It was the call that no parent wants to get. The voice on the line said three simple words that would change my life forever, “Devin is dead.” Over the minutes, hours, days, months that followed, emotions swirled…sometimes extreme pain, sometimes numbness, sometimes anger, sometimes laughter, but mostly sadness.
I had life-changing plans in place before my son died. My husband and I were to sell our house of 28 years, relocate to a new part of the country, and semi-retire. We kept those plans and moved to Western North Carolina (Black Mountain) in May 2018, just three months after Devin’s death.
I pushed on. Although there was much to do, I was determined to allow myself the time and the space to grieve. I took long solo walks, I quietly shared my loss with those around me that I felt comfortable with, and I began to draw.

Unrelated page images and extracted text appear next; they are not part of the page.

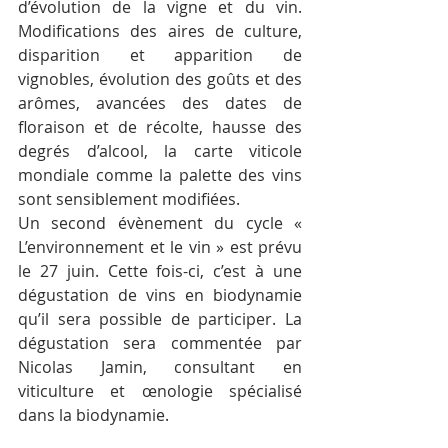
d’évolution de la vigne et du vin. 
Modifications des aires de culture, 
disparition et apparition de 
vignobles, évolution des goûts et des 
arômes, avancées des dates de 
floraison et de récolte, hausse des 
degrés d’alcool, la carte viticole 
mondiale comme la palette des vins 
sont sensiblement modifiées.
Un second évènement du cycle « 
L’environnement et le vin » est prévu 
le 27 juin. Cette fois-ci, c’est à une 
dégustation de vins en biodynamie 
qu’il sera possible de participer. La 
dégustation sera commentée par 
Nicolas Jamin, consultant en 
viticulture et œnologie spécialisé 
dans la biodynamie.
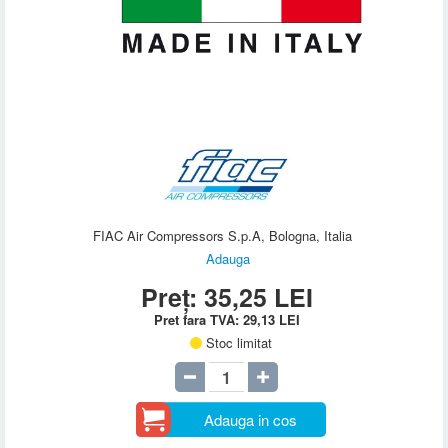
FIAC Air Compressors S.p.A, Bologna, Italia
Adauga
Preț:
35,25
LEI
Pret fara TVA:
29,13
LEI
Stoc limitat
Adauga in cos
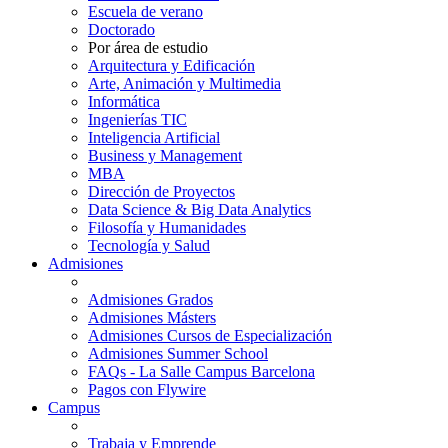
Escuela de verano
Doctorado
Por área de estudio
Arquitectura y Edificación
Arte, Animación y Multimedia
Informática
Ingenierías TIC
Inteligencia Artificial
Business y Management
MBA
Dirección de Proyectos
Data Science & Big Data Analytics
Filosofía y Humanidades
Tecnología y Salud
Admisiones
Admisiones Grados
Admisiones Másters
Admisiones Cursos de Especialización
Admisiones Summer School
FAQs - La Salle Campus Barcelona
Pagos con Flywire
Campus
Trabaja y Emprende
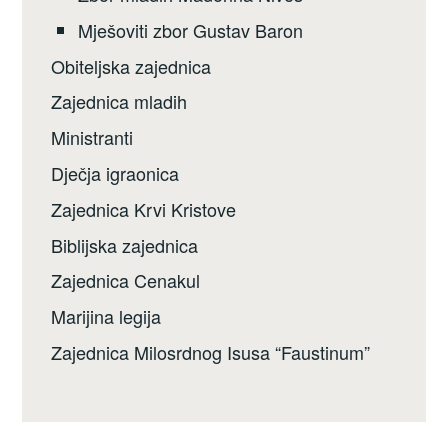
Mješoviti zbor Gustav Baron
Obiteljska zajednica
Zajednica mladih
Ministranti
Dječja igraonica
Zajednica Krvi Kristove
Biblijska zajednica
Zajednica Cenakul
Marijina legija
Zajednica Milosrdnog Isusa “Faustinum”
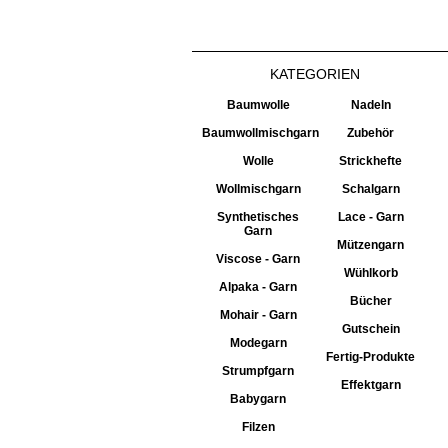
KATEGORIEN
Baumwolle
Nadeln
Baumwollmischgarn
Zubehör
Wolle
Strickhefte
Wollmischgarn
Schalgarn
Synthetisches
Lace - Garn
Garn
Mützengarn
Viscose - Garn
Wühlkorb
Alpaka - Garn
Bücher
Mohair - Garn
Gutschein
Modegarn
Fertig-Produkte
Strumpfgarn
Effektgarn
Babygarn
Filzen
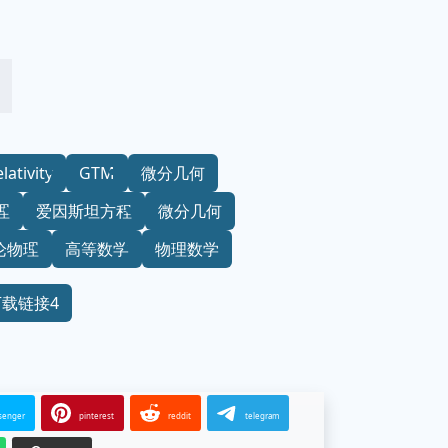
lativity
GTM
微分几何
理
爱因斯坦方程
微分几何
论物理
高等数学
物理数学
下载链接4
senger
pinterest
reddit
telegram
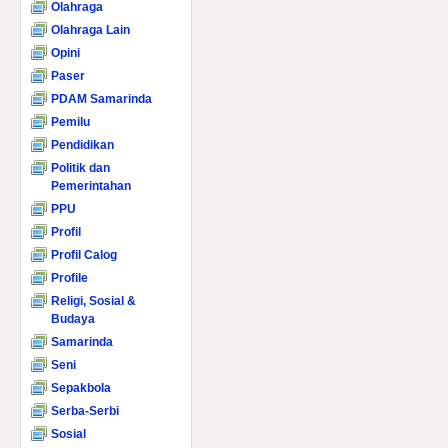
Olahraga
Olahraga Lain
Opini
Paser
PDAM Samarinda
Pemilu
Pendidikan
Politik dan
Pemerintahan
PPU
Profil
Profil Calog
Profile
Religi, Sosial &
Budaya
Samarinda
Seni
Sepakbola
Serba-Serbi
Sosial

I wanted to get back into my graphite work since pushing it aside in my early twenties. My daughter (Devin’s sister) suggested I begin with a portrait of Devin. I had never attempted portraiture work and was a bit hesitant. I started it and worked on it for days. Each pencil line seemed like a visit with Devin. I studied and memorized each and every part of his beautiful face. It was a process. I felt relaxed and comfortable with this process. I enjoyed the time with Devin. And then there was nothing more to do. I had poured my heart and soul into the drawing and it was done.
I put the drawing away. I instinctively knew the last step would be significant. It was two days later when I set the drawing on the table, looked hard and long at Devin’s image, put the pencil to the bottom right corner and signed my name…it was finished. The process was over, the work complete. I was saying goodbye to my son.
The emotions that soared from the deepest part of my being were powerful. The grief and sadness spilled out of me just like his image flowed out of me days before. There was no way of predicting the strength of that raw emotion. I cried into the afternoon and then into the night. I fell asleep spent, drained physically, mentally, and emotionally.
I had to keep drawing. Something in the experience with Devin’s portrait propelled me into not only wanting to continue to draw people’s faces; but finding that I HAD to. I drew the grandchildren, I drew other people’s grandchildren, I drew street people, live models, images of total strangers from magazines, I have copied the masters, and I continue. And my artwork has brought me to a level of understanding about life, about death, about grief and pain, about love, and letting go. It is the physical embodiment of the notion that life is not black and white, made of many shades of gray in there. It is also an exercise in patience and letting go, slowing down, and focusing.
I believe this chapter in my life is a “Gift from Devin for me to find.”